How to complete this task. Beginning with the very first line, please reproduce the entries exactly through the line containing "Jumat, 15 Sep 2017 11:50 WIB".
Extracted entries Block Start
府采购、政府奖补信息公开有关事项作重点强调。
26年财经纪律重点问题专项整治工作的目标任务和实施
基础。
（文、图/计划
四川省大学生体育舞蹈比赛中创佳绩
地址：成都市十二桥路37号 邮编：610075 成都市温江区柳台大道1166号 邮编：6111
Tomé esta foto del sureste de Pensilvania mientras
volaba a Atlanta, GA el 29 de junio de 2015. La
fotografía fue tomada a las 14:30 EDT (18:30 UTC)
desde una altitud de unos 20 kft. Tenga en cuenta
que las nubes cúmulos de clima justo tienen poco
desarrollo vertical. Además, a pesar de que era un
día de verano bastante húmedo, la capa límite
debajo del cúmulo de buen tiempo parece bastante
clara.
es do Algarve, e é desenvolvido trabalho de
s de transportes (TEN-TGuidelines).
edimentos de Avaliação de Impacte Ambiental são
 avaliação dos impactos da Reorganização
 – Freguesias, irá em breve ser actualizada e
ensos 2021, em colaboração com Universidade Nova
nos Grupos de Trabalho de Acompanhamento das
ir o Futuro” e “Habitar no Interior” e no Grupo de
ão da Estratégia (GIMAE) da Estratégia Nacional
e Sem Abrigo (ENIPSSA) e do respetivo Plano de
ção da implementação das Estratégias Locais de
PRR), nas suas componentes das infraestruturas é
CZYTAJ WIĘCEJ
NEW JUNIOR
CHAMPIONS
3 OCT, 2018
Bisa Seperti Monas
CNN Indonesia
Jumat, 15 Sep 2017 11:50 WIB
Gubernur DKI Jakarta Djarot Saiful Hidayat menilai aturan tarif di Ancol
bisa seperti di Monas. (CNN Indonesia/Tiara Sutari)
Extracted entries Block End
Answer section.
府采购、政府奖补信息公开有关事项作重点强调。
26年财经纪律重点问题专项整治工作的目标任务和实施
基础。
（文、图/计划
四川省大学生体育舞蹈比赛中创佳绩
地址：成都市十二桥路37号 邮编：610075 成都市温江区柳台大道1166号 邮编：6111
Tomé esta foto del sureste de Pensilvania mientras
volaba a Atlanta, GA el 29 de junio de 2015. La
fotografía fue tomada a las 14:30 EDT (18:30 UTC)
desde una altitud de unos 20 kft. Tenga en cuenta
que las nubes cúmulos de clima justo tienen poco
desarrollo vertical. Además, a pesar de que era un
día de verano bastante húmedo, la capa límite
debajo del cúmulo de buen tiempo parece bastante
clara.
es do Algarve, e é desenvolvido trabalho de
s de transportes (TEN-TGuidelines).
edimentos de Avaliação de Impacte Ambiental são
 avaliação dos impactos da Reorganização
 – Freguesias, irá em breve ser actualizada e
ensos 2021, em colaboração com Universidade Nova
nos Grupos de Trabalho de Acompanhamento das
ir o Futuro” e “Habitar no Interior” e no Grupo de
ão da Estratégia (GIMAE) da Estratégia Nacional
e Sem Abrigo (ENIPSSA) e do respetivo Plano de
ção da implementação das Estratégias Locais de
PRR), nas suas componentes das infraestruturas é
CZYTAJ WIĘCEJ
NEW JUNIOR
CHAMPIONS
3 OCT, 2018
Bisa Seperti Monas
CNN Indonesia
Jumat, 15 Sep 2017 11:50 WIB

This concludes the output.